The Mid-Atlantic Collegiate Hockey Association (MACH) is a college ice hockey league based in the Southeastern region of the United States. The conference is part of the American Collegiate Hockey Association Division 2 and is made up of five teams from colleges and universities based in Delaware, Maryland, New Jersey and Pennsylvania.

Format
Each team plays every team in their division twice throughout the season. Only divisional games are counted towards standings. All five teams, regardless of point total, are eligible to qualify for league playoffs. The 4th and 5th seeds play in a wildcard match, to see who advances to the playoffs.

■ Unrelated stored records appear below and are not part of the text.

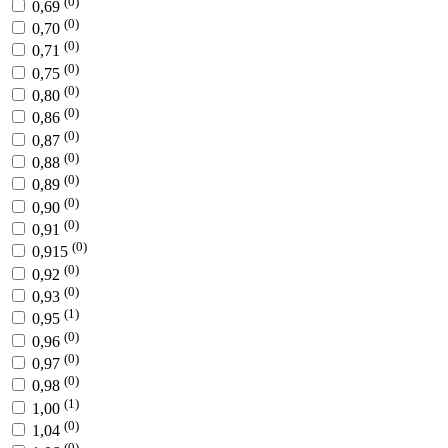
(0)
0,69
(0)
0,70
(0)
0,71
(0)
0,75
(0)
0,80
(0)
0,86
(0)
0,87
(0)
0,88
(0)
0,89
(0)
0,90
(0)
0,91
(0)
0,915
(0)
0,92
(0)
0,93
(1)
0,95
(0)
0,96
(0)
0,97
(0)
0,98
(1)
1,00
(0)
1,04
(0)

The two winners of the semifinal games meet to determine the league championship.  League and non-conference games are taken into consideration to qualify for the ACHA Division II Regional & National Tournaments.

Member Clubs
Of the five member schools, four compete at the Division I level of NCAA and one at Division III. Stevenson University joined the conference in 2017 following the launch of its own club men's ice hockey program.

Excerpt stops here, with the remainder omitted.